[Data extracted from a collection]

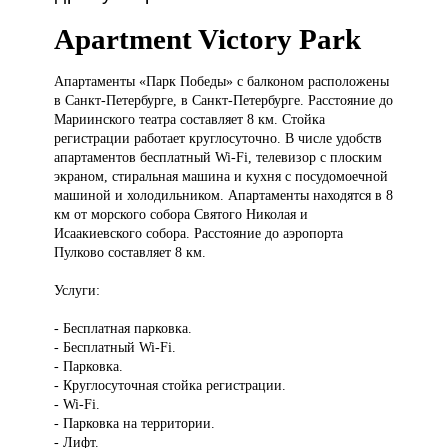
Apartment Victory Park
Апартаменты «Парк
Победы» с балконом расположены
в Санкт-Петербурге, в Санкт-Петербурге. Расстояние до
Мариинского театра составляет 8 км. Стойка
регистрации работает круглосуточно. В числе удобств
апартаментов бесплатный Wi-Fi, телевизор с плоским
экраном, стиральная машина и кухня с посудомоечной
машиной и холодильником. Апартаменты находятся в 8
км от морского собора Святого Николая и
Исаакиевского собора. Расстояние до аэропорта
Пулково составляет 8 км.
Услуги:
- Бесплатная парковка.
- Бесплатный Wi-Fi.
- Парковка.
- Круглосуточная стойка регистрации.
- Wi-Fi.
- Парковка на территории.
- Лифт.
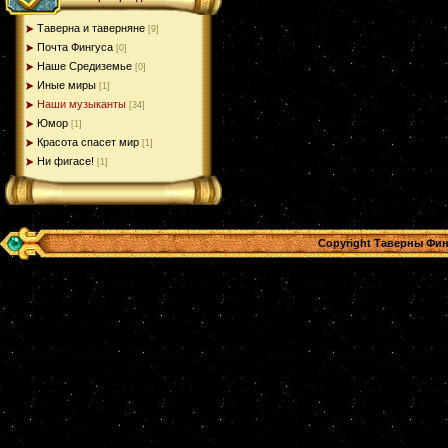
Таверна и таверняне
[9]
Почта Фингуса
[0]
Наше Средиземье
[0]
Иные миры
[1]
Наши музыканты
[34]
Юмор
[1]
Красота спасет мир
[1]
Ни фигасе!
[1]
Copyright Таверны Фин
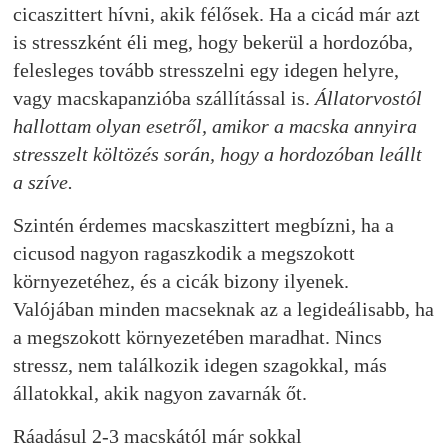
cicaszittert hívni, akik félősek. Ha a cicád már azt
is stresszként éli meg, hogy bekerül a hordozóba,
felesleges tovább stresszelni egy idegen helyre,
vagy macskapanzióba szállítással is.
Állatorvostól
hallottam olyan esetről, amikor a macska annyira
stresszelt költözés során, hogy a hordozóban leállt
a szíve.
Szintén érdemes macskaszittert megbízni, ha a
cicusod nagyon ragaszkodik a megszokott
környezetéhez, és a cicák bizony ilyenek.
Valójában minden macseknak az a legideálisabb, ha
a megszokott környezetében maradhat. Nincs
stressz, nem találkozik idegen szagokkal, más
állatokkal, akik nagyon zavarnák őt.
Ráadásul 2-3 macskától már sokkal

» **How to complete this task**:
Copy out the records exactly; the pictures stay behind.

» **Response to the exercise**:
Apartment Victory Park
Апартаменты «Парк
Победы» с балконом расположены
в Санкт-Петербурге, в Санкт-Петербурге. Расстояние до
Мариинского театра составляет 8 км. Стойка
регистрации работает круглосуточно. В числе удобств
апартаментов бесплатный Wi-Fi, телевизор с плоским
экраном, стиральная машина и кухня с посудомоечной
машиной и холодильником. Апартаменты находятся в 8
км от морского собора Святого Николая и
Исаакиевского собора. Расстояние до аэропорта
Пулково составляет 8 км.
Услуги:
- Бесплатная парковка.
- Бесплатный Wi-Fi.
- Парковка.
- Круглосуточная стойка регистрации.
- Wi-Fi.
- Парковка на территории.
- Лифт.
Таверна и таверняне
[9]
Почта Фингуса
[0]
Наше Средиземье
[0]
Иные миры
[1]
Наши музыканты
[34]
Юмор
[1]
Красота спасет мир
[1]
Ни фигасе!
[1]
Copyright Таверны Фин
cicaszittert hívni, akik félősek. Ha a cicád már azt
is stresszként éli meg, hogy bekerül a hordozóba,
felesleges tovább stresszelni egy idegen helyre,
vagy macskapanzióba szállítással is.
Állatorvostól
hallottam olyan esetről, amikor a macska annyira
stresszelt költözés során, hogy a hordozóban leállt
a szíve.
Szintén érdemes macskaszittert megbízni, ha a
cicusod nagyon ragaszkodik a megszokott
környezetéhez, és a cicák bizony ilyenek.
Valójában minden macseknak az a legideálisabb, ha
a megszokott környezetében maradhat. Nincs
stressz, nem találkozik idegen szagokkal, más
állatokkal, akik nagyon zavarnák őt.
Ráadásul 2-3 macskától már sokkal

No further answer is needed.